● What you are asked to do: Filter the entries down to the lines holding "leerlingen", then copy those lines.

┌─ Supplied data

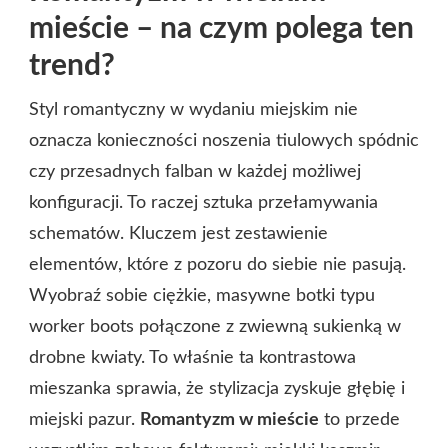
mieście – na czym polega ten
trend?
Styl romantyczny w wydaniu miejskim nie
oznacza konieczności noszenia tiulowych spódnic
czy przesadnych falban w każdej możliwej
konfiguracji. To raczej sztuka przełamywania
schematów. Kluczem jest zestawienie
elementów, które z pozoru do siebie nie pasują.
Wyobraź sobie ciężkie, masywne botki typu
worker boots połączone z zwiewną sukienką w
drobne kwiaty. To właśnie ta kontrastowa
mieszanka sprawia, że stylizacja zyskuje głębię i
miejski pazur.
Romantyzm w mieście
to przede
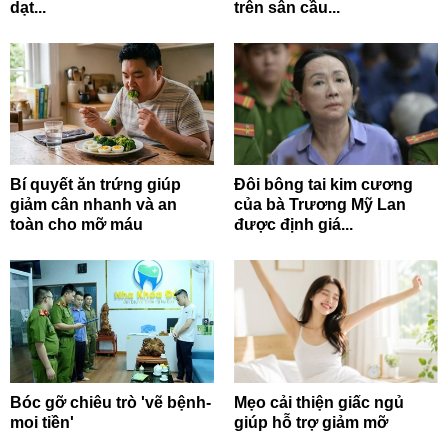
dạt...
trên sân cầu...
Bí quyết ăn trứng giúp
Đôi bông tai kim cương
giảm cân nhanh và an
của bà Trương Mỹ Lan
toàn cho mỡ máu
được định giá...
Bóc gỡ chiêu trò 'vẽ bệnh-
Mẹo cải thiện giấc ngủ
moi tiền'
giúp hỗ trợ giảm mỡ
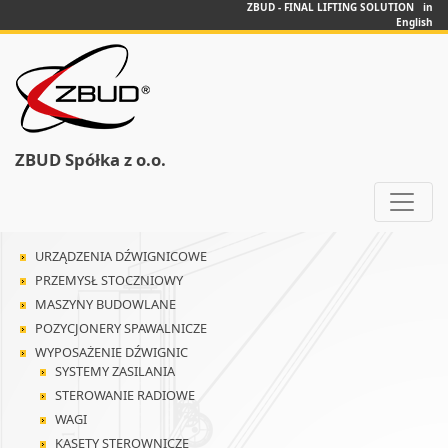
ZBUD - FINAL LIFTING SOLUTION in
English
ZBUD Spółka z o.o.
URZĄDZENIA DŹWIGNICOWE
PRZEMYSŁ STOCZNIOWY
MASZYNY BUDOWLANE
POZYCJONERY SPAWALNICZE
WYPOSAŻENIE DŹWIGNIC
SYSTEMY ZASILANIA
STEROWANIE RADIOWE
WAGI
KASETY STEROWNICZE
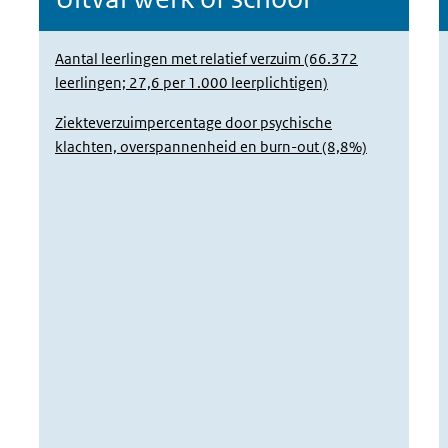
Aantal leerlingen met relatief verzuim (66.372
leerlingen; 27,6 per 1.000 leerplichtigen)
Ziekteverzuimpercentage door psychische
klachten, overspannenheid en burn-out (8,8%)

└─

● Answer to this exercise:
Aantal leerlingen met relatief verzuim (66.372
leerlingen; 27,6 per 1.000 leerplichtigen)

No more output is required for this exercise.